### Data supplied
────────
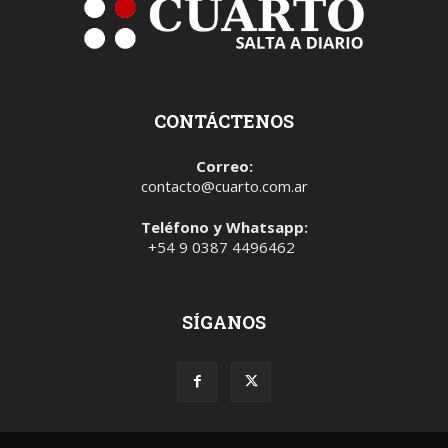
CONTÁCTENOS
Correo:
contacto@cuarto.com.ar
Teléfono y Whatsapp:
+54 9 0387 4496462
SÍGANOS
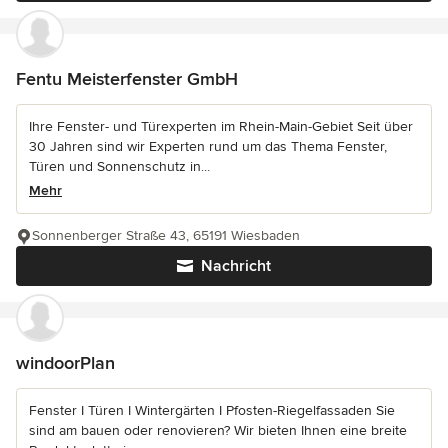
Fentu Meisterfenster GmbH
Ihre Fenster- und Türexperten im Rhein-Main-Gebiet Seit über
30 Jahren sind wir Experten rund um das Thema Fenster,
Türen und Sonnenschutz in...
Mehr
Sonnenberger Straße 43, 65191 Wiesbaden
Nachricht
windoorPlan
Fenster I Türen I Wintergärten I Pfosten-Riegelfassaden Sie
sind am bauen oder renovieren? Wir bieten Ihnen eine breite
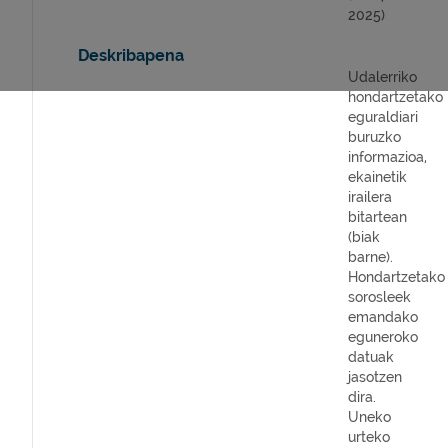
2025)
Deskribapena
Udalerriko
hondartzetako
eguraldiari
buruzko
informazioa,
ekainetik
irailera
bitartean
(biak
barne).
Hondartzetako
sorosleek
emandako
eguneroko
datuak
jasotzen
dira.
Uneko
urteko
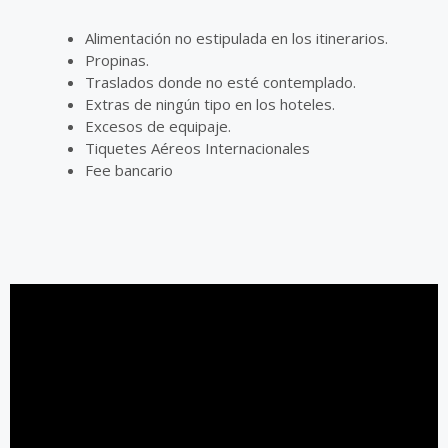
Alimentación no estipulada en los itinerarios.
Propinas.
Traslados donde no esté contemplado.
Extras de ningún tipo en los hoteles.
Excesos de equipaje.
Tiquetes Aéreos Internacionales
Fee bancario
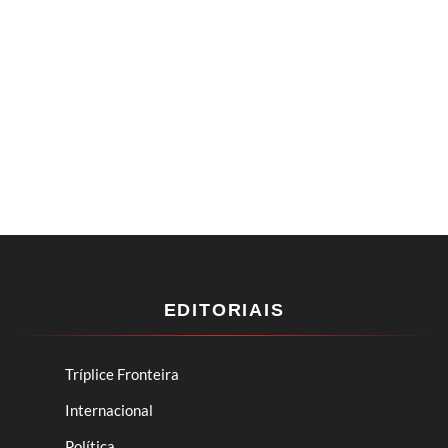
EDITORIAIS
Tríplice Fronteira
Internacional
Política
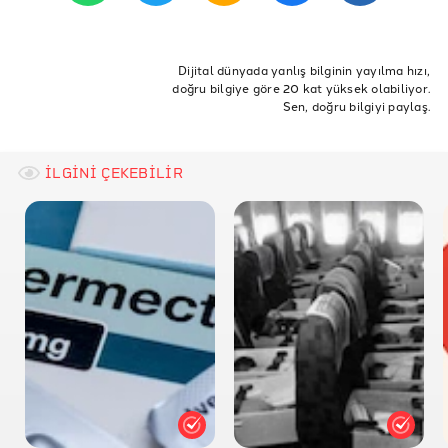
ICAC
ETİKETLER
ABC: Why Gladys Berejiklian resigned: Everything you
Rüşvet
Avustralya
ilaç şirketi
Dijital dünyada yanlış bilginin yayılma hızı,
need to know about ICAC inquiry into the departing
doğru bilgiye göre 20 kat yüksek olabiliyor.
NSW Premier
Sen, doğru bilgiyi paylaş.
İLGİNİ ÇEKEBİLİR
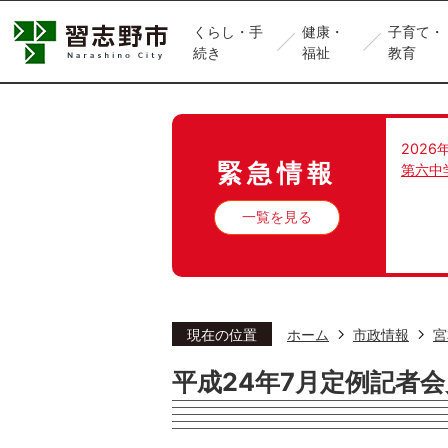
くらし・手
健康・
子育て・
続き
福祉
教育
2026
緊急情報
第六中
一覧を見る
現在の位置
ホーム
市政情報
宮
平成24年7月定例記者会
────────
### Directions for this task
Exact copy, no pictures. Write out the lines in the entries above, starting with the line with "Deskribapena" and going on through the line with "ilaç şirketi", keeping both.

### Result of this exercise
Deskribapena
Udalerriko
hondartzetako
eguraldiari
buruzko
informazioa,
ekainetik
irailera
bitartean
(biak
barne).
Hondartzetako
sorosleek
emandako
eguneroko
datuak
jasotzen
dira.
Uneko
urteko
Alimentación no estipulada en los itinerarios.
Propinas.
Traslados donde no esté contemplado.
Extras de ningún tipo en los hoteles.
Excesos de equipaje.
Tiquetes Aéreos Internacionales
Fee bancario
EDITORIAIS
Tríplice Fronteira
Internacional
Política
ICAC
ETİKETLER
ABC: Why Gladys Berejiklian resigned: Everything you
Rüşvet
Avustralya
ilaç şirketi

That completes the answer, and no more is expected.